I used to think that the whole of art history culminated in the modernist movement, and that there was really no need to move beyond that. Post modernism was a validation of that belief, since it was simply a re-hash of what came before modernism. I now realize that we’re all, still, post-modernists in our own ways… and that , although i still adore the concepts of modernism (and all the wonderful movements that modernism encompasses; like the bauhaus, de stijl, cubism, the international style, etc.) i am constantly being inspired by past periods in art and design history.

I probably identify most with the arts and crafts movement of the late 19th, early 20th c. I find myself simultaneously using technology (the computer) and hating the way its software and applications make contemporary design so predictable and homogenous. This must be similar to those artists, designers and architects who were fighting against the industrialization of their day, yet often using new technology in their production.

4) How would you describe your “process”?

The first thing i do is try and pick out the different patterns and motifs hiding in the original image that i’m drawing from. In a way, its not very different from an engraver back in the 19th century who is tasked with translating a painting or photograph into line-art for reproduction.

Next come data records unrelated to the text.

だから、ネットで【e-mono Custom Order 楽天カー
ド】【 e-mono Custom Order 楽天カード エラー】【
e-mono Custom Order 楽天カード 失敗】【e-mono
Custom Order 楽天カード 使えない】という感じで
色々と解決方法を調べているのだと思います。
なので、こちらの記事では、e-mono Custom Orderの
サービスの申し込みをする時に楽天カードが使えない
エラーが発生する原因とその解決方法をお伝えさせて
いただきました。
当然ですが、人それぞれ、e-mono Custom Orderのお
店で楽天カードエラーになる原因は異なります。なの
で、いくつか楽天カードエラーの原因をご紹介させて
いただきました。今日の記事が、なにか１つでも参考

Rather than using a flat dot screen to create the different levels of tone, i try to use a whole palette of shapes and lines to create the effect of volume.

This is why i call these drawings “digital woodcuts.” The image is created with vector-shapes in Adobe-Illustrator, yet there is no use of computer automation. Some people look at the work and assume that there is Photoshop filter doing it, or even a 3D software applying motif to a virtual shape.
The only filters are my eyes. (which can get really tired at times!)

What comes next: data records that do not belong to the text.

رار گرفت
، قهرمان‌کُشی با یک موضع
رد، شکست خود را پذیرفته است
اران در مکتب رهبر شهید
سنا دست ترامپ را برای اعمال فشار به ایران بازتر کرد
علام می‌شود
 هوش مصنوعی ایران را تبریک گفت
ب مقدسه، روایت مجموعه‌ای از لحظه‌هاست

5) What work(s) or project(s) do you consider your masterpiece(s)?

There are definitely no masterpieces here. Not yet anyway.

I do, however, feel that every drawing teaches me something; a new technique, a new way to create a certain desired effect. In this way, I sometimes feel that a masterpiece may possibly be somewhere in my future.

I still consider my work to be “in progress.”

6) What are you working on right now?

I am currently working on a book cover for Puffin books in London. Its for a collection of classic children’s stories. The one i’m working on is a novel from the early 60’s by Philippa Pierce called “A Dog so Small.”

7) What’s your next project?

A wedding portrait for a very dear friend.

8) How would you describe or categorize contemporary design?

Like i mentioned earlier, i think we’re still in a post-modernist world… or maybe a post-post-modernist one.

It seems to me that, on a whole, we have finally assimilated computers and software into our industry in a way that now appears much more seamless. I feel like its taken 25 years for this … but designers seem to be moving on and beyond the confines of “look what i can do with a computer!” and now use technology as a means to an end: toward a more personal vision.

The popularity of hand-lettering is an example of this … often evoking long-gone eras like the 1930’s, or the19th century. The ‘Maximalist’ movement is another example of how we seem to have embraced the surreal and cacophonous worlds that seem so ‘anti-computer’ to me.

Also, with so many avenues available to us for publishing and getting our design out there … in a world that seems to value the designer more than any time in the past… it seems to me that there is, more than ever before, an endless stream of styles and movements. It has always been difficult to categorize the present moment, but i have a feeling that this might be more true today than ever.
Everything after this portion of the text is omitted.